Who This Helps
Growth marketers who are tired of guessing which channel move will actually work. You have data. You have competitors. But your stakeholders want a clear bet, not another dashboard. This is for you.
Mini Case
Zaid runs growth at a mid-size SaaS company. He noticed a competitor claiming "AI-powered onboarding" in every ad. His team was ready to react. Instead, Zaid used the Market Intelligence & Positioning course to run a Competitor Claim Audit. He found that 70% of the competitor's claims had zero customer evidence. He built a Positioning Grid showing his product's real edge: 12% faster time-to-value. Stakeholders approved his channel shift in one meeting.
Do This Now (5 Steps)
- Pick one competitor claim that bothers you most. Write it down. Is it backed by real data or just noise?
- Run a quick Signal Landscape Scan. List three market shifts your audience cares about right now.
- Choose one ICP wedge. Use the ICP Wedge Choice mission from the course. Pick the segment where your product wins clearly.
- Build a Positioning Grid. Compare your product against competitors on three criteria: evidence strength, customer pain, and speed of value.
- Share the grid with one stakeholder. Ask: "Does this make our next move obvious?" If yes, you're ready to execute.
Avoid These Traps
- Reacting to every competitor move. Most claims are noise. Audit first, act second.
- Building a grid with too many criteria. Stick to three. More than that confuses everyone.
- Forgetting to tie the grid to a channel metric. If your grid doesn't explain why email converts better than ads, rework it.
- Skipping the Win-Loss Evidence Cut. Without real customer stories, your grid is just opinion.

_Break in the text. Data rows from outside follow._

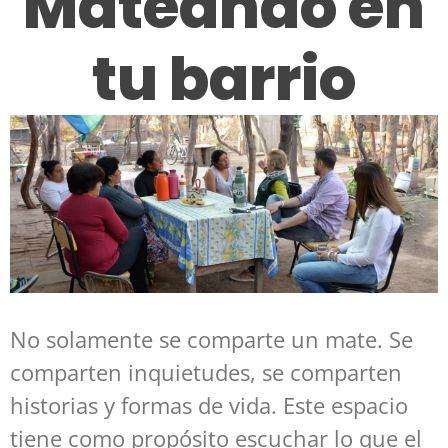
Mateando en
tu barrio
No solamente se comparte un mate. Se
comparten inquietudes, se comparten
historias y formas de vida. Este espacio
tiene como propósito escuchar lo que el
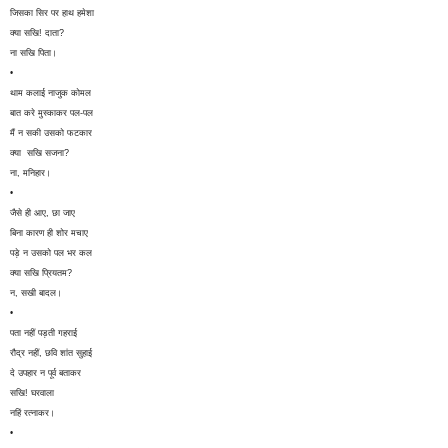
जिसका सिर पर हाथ हमेशा
क्या सखि! दाता?
ना सखि पिता।
•
थाम कलाई नाजुक कोमल
बात करे मुस्काकर पल-पल
मैं न सकी उसको फटकार
क्या सखि सजना?
ना, मनिहार।
•
जैसे ही आए, छा जाए
बिना कारण ही शोर मचाए
पड़े न उसको पल भर कल
क्या सखि प्रियतम?
न, सखी बादल।
•
पता नहीं पड़ती गहराई
रौद्र नहीं, छवि शांत सुहाई
दे उपहार न पूर्व बताकर
सखि! घरवाला
नहिं रत्नाकर।
•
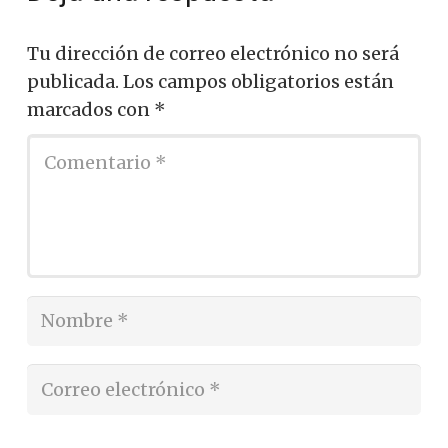
Tu dirección de correo electrónico no será
publicada.
Los campos obligatorios están
marcados con
*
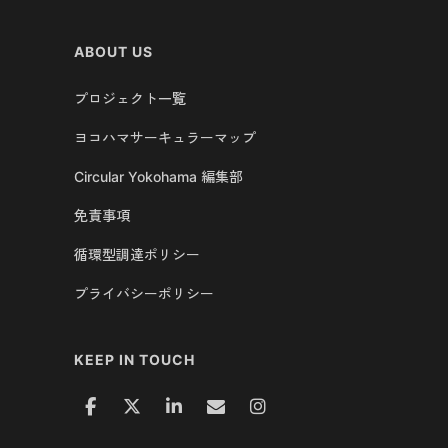
ABOUT US
プロジェクト一覧
ヨコハマサーキュラーマップ
Circular Yokohama 編集部
免責事項
循環型調達ポリシー
プライバシーポリシー
KEEP IN TOUCH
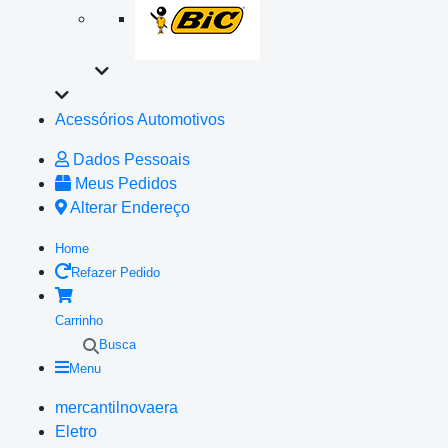
Acessórios Automotivos
Dados Pessoais
Meus Pedidos
Alterar Endereço
Home
Refazer Pedido
Carrinho
Busca
Menu
mercantilnovaera
Eletro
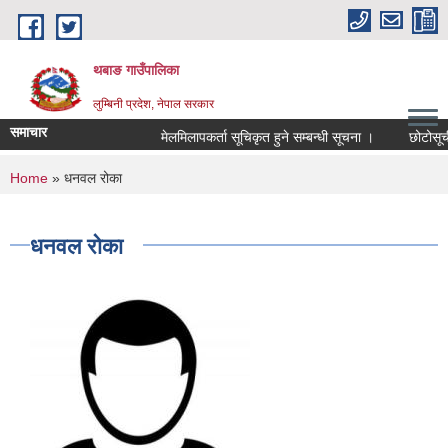
Skip to main content
थबाङ गाउँपालिका
लुम्बिनी प्रदेश, नेपाल सरकार
समाचार
मेलमिलापकर्ता सूचिकृत हुने सम्बन्धी सूचना ।
छोटोसूची प्
You are here
Home
» धनवल रोका
धनवल रोका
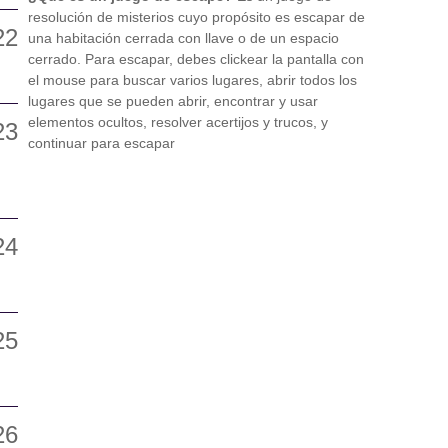
resolución de misterios cuyo propósito es escapar de
una habitación cerrada con llave o de un espacio
cerrado. Para escapar, debes clickear la pantalla con
el mouse para buscar varios lugares, abrir todos los
lugares que se pueden abrir, encontrar y usar
elementos ocultos, resolver acertijos y trucos, y
continuar para escapar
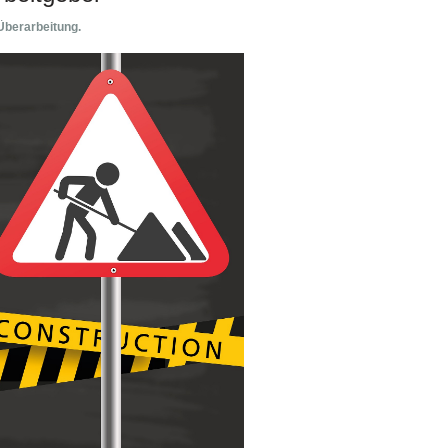
 Überarbeitung.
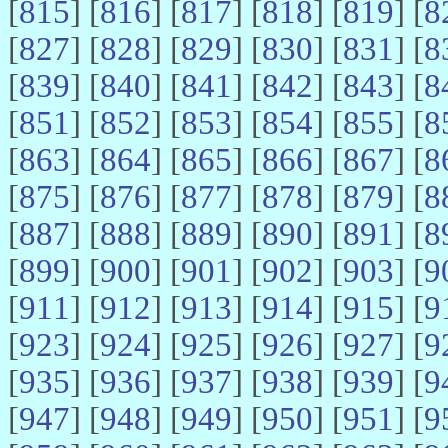
[
815
] [
816
] [
817
] [
818
] [
819
] [
8
[
827
] [
828
] [
829
] [
830
] [
831
] [
8
[
839
] [
840
] [
841
] [
842
] [
843
] [
8
[
851
] [
852
] [
853
] [
854
] [
855
] [
8
[
863
] [
864
] [
865
] [
866
] [
867
] [
8
[
875
] [
876
] [
877
] [
878
] [
879
] [
8
[
887
] [
888
] [
889
] [
890
] [
891
] [
8
[
899
] [
900
] [
901
] [
902
] [
903
] [
9
[
911
] [
912
] [
913
] [
914
] [
915
] [
9
[
923
] [
924
] [
925
] [
926
] [
927
] [
9
[
935
] [
936
] [
937
] [
938
] [
939
] [
9
[
947
] [
948
] [
949
] [
950
] [
951
] [
9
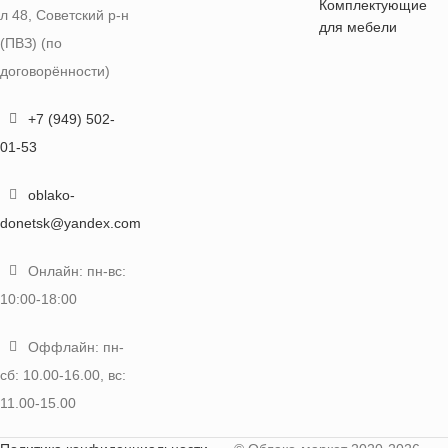
Комплектующие
л 48, Советский р-н
для мебели
(ПВЗ) (по
договорённости)
+7 (949) 502-
01-53
oblako-
donetsk@yandex.com
Онлайн: пн-вс:
10:00-18:00
Оффлайн: пн-
сб: 10.00-16.00, вс:
11.00-15.00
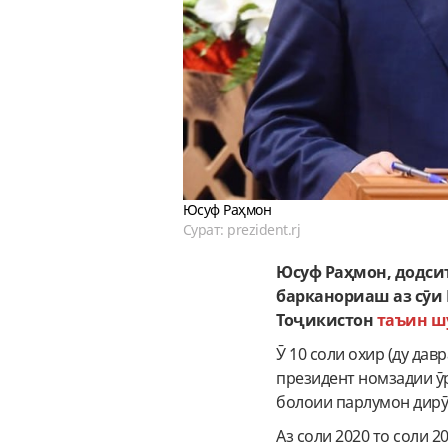
Юсуф Раҳмон
Сурат: prezident.rj
Юсуф Раҳмон, додси
барканориаш аз сӯи
Тоҷикистон
таъин ш
Ӯ 10 соли охир (ду дав
президент номзадии ӯ
болоии парлумон дирӯз
Аз соли 2020 то соли 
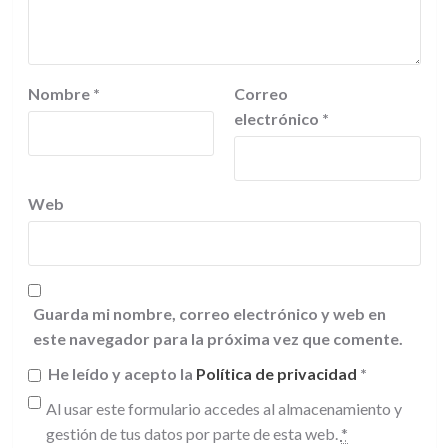
Nombre
*
Correo
electrónico
*
Web
Guarda mi nombre, correo electrónico y web en
este navegador para la próxima vez que comente.
He leído y acepto la
Política de privacidad
*
Al usar este formulario accedes al almacenamiento y
gestión de tus datos por parte de esta web.
*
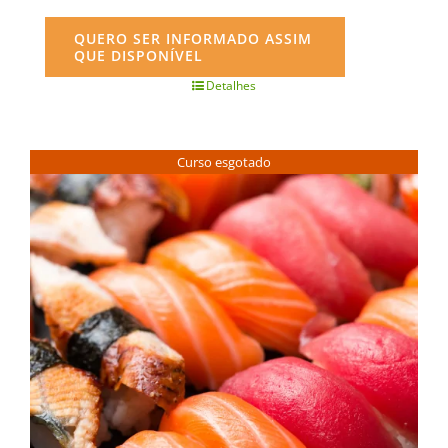
QUERO SER INFORMADO ASSIM
QUE DISPONÍVEL
Detalhes
Curso esgotado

- Presenting the grid without a clear ask. Stakeholders need one decision, not a menu.
Your Win by Friday
By end of week, you'll have a one-page Positioning Statement Card that your team can use to align channel spend. No more guesswork. No more meetings that end with "let's think about it." Just a clear bet backed by evidence. And maybe a little extra time for coffee.
Fun fact: Zaid's grid was so clear, his VP used it in the next all-hands. That's the kind of win that gets you a high-five, not a follow-up email.